"There is neither three nor two in the universe; it is all One. It is only under illusion…that the One seems as many."

"There is neither three nor two in the universe; it is all One. It is only under illusion…that the One seems as many." Vivekananda (1863-1902) Indian Monk

A fierce little sentence. Vivekananda is pointing at nonduality, the idea that reality is not truly chopped into separate pieces, even though it looks that way from inside ordinary human experience.

What he means:

We usually experience life as a crowded room of separate things:
you and me, mind and body, self and world, sacred and ordinary, this and that.

Vivekananda says that division is a kind of illusion of perception. Not necessarily a cheap magic trick, but a deep misunderstanding built into human consciousness. Underneath all the apparent fragments, there is only One reality, one being, one ground of existence.

So when he says:

“There is neither three nor two in the universe; it is all One.”
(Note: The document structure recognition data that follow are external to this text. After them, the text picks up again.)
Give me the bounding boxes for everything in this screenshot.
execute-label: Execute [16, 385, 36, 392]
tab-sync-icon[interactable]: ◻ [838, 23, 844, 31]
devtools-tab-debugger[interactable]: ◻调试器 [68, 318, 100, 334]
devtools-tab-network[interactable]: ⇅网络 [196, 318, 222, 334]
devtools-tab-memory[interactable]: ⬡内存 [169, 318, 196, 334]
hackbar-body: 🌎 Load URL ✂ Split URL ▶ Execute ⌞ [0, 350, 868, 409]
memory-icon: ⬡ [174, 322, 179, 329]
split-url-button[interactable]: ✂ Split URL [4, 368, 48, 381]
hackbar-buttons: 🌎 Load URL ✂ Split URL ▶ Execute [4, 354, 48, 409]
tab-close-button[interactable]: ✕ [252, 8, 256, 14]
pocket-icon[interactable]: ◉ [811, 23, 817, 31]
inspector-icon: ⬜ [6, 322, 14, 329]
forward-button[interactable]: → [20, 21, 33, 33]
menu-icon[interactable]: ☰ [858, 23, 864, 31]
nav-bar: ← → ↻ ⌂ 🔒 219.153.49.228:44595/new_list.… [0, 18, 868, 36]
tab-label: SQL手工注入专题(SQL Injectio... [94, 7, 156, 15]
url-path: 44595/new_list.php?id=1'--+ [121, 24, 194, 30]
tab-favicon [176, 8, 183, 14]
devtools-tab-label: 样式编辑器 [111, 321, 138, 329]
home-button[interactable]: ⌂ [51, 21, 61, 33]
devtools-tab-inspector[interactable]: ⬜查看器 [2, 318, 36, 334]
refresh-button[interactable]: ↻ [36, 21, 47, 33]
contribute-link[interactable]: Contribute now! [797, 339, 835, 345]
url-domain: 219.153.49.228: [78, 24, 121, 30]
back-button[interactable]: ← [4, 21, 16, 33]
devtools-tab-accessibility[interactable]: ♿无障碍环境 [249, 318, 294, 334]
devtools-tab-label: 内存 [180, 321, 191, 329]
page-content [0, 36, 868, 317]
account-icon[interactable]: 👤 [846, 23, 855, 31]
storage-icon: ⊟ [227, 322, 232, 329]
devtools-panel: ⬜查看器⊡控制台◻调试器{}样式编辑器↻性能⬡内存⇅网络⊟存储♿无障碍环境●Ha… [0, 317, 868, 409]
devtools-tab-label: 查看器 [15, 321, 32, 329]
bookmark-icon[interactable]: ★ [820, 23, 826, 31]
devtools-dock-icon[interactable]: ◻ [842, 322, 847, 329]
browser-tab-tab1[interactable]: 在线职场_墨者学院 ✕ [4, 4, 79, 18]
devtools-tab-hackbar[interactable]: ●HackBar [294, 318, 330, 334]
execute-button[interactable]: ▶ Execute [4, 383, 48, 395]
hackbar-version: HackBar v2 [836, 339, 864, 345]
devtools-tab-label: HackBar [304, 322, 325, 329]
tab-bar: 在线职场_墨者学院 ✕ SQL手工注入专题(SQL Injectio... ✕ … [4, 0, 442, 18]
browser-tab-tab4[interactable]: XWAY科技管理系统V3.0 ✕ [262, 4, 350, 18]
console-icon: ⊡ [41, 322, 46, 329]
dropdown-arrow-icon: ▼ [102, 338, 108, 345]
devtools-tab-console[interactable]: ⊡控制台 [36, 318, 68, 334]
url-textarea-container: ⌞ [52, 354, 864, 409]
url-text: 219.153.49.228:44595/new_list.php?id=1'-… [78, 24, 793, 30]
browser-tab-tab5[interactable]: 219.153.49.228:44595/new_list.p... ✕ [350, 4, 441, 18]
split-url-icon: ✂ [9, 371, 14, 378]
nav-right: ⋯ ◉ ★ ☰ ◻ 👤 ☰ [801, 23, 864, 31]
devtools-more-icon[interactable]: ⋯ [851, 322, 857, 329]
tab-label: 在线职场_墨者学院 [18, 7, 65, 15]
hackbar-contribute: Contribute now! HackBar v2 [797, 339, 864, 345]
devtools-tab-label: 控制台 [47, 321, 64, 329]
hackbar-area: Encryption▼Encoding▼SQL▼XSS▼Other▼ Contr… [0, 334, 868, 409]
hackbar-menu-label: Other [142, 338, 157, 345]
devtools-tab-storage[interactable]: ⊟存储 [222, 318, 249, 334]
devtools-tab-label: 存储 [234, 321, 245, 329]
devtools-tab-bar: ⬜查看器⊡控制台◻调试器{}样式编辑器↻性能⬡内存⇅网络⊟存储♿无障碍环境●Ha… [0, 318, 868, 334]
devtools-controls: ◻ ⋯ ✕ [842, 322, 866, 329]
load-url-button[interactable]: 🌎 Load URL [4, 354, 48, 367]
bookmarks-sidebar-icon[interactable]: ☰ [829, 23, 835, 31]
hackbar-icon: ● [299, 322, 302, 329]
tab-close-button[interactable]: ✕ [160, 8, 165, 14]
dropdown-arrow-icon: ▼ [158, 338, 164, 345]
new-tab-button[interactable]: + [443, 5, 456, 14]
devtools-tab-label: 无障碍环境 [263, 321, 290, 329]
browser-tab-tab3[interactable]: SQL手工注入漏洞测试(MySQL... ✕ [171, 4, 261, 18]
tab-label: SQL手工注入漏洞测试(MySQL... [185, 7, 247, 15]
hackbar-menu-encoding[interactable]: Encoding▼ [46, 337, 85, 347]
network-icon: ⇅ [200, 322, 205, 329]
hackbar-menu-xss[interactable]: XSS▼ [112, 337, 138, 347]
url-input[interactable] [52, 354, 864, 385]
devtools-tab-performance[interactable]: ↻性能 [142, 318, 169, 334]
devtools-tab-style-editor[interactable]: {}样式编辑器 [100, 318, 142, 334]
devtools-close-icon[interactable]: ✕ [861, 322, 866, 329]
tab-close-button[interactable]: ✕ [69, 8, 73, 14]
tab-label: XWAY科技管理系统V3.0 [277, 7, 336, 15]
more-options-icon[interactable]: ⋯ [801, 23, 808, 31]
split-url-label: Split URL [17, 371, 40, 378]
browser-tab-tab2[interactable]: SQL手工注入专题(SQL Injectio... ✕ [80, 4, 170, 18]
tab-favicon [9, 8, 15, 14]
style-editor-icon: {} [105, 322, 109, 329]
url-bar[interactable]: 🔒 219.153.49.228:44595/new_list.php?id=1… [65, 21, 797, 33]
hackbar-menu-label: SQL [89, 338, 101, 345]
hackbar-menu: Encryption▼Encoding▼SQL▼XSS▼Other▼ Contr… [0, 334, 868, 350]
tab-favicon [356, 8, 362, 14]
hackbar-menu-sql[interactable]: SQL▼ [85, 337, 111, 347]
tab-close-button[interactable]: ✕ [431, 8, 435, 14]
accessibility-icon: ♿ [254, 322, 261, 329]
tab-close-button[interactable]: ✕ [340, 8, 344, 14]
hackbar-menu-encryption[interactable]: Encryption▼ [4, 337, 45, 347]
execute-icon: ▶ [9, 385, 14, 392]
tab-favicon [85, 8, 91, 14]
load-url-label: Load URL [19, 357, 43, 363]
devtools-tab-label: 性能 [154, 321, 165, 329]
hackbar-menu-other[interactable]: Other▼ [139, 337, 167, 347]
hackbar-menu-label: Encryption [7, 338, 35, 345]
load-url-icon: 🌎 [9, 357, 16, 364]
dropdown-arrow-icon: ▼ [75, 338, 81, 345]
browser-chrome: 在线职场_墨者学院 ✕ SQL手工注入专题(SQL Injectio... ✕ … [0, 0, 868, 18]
he is rejecting not just plurality, but even duality itself. He is saying the cosmos is not fundamentally split. The many are waves. The One is the ocean. 🌊

And when he adds:

“It is only under illusion…that the One seems as many.”

he means our senses, ego, and conceptual thinking break unity into categories. We see separate objects because that is how the mind survives and navigates, but spiritual insight reveals a deeper unity beneath the labels.

Why this mattered to Vivekananda:

He was drawing from Advaita Vedanta, a Hindu philosophical tradition that teaches:

  • the true self, Atman, is not separate from ultimate reality, Brahman
  • separateness is produced by maya, often translated as illusion or appearance
  • liberation comes from realizing this unity directly, not just talking about it

So the quote is not just metaphysics. It is also a spiritual instruction:
stop mistaking the costume parade for the actor wearing all the masks.

A secular reading is possible too:
even without accepting mysticism, the quote can be read as a challenge to rigid categories, tribalism, and ego. It asks whether the boundaries we cling to are more brittle and invented than we like to admit.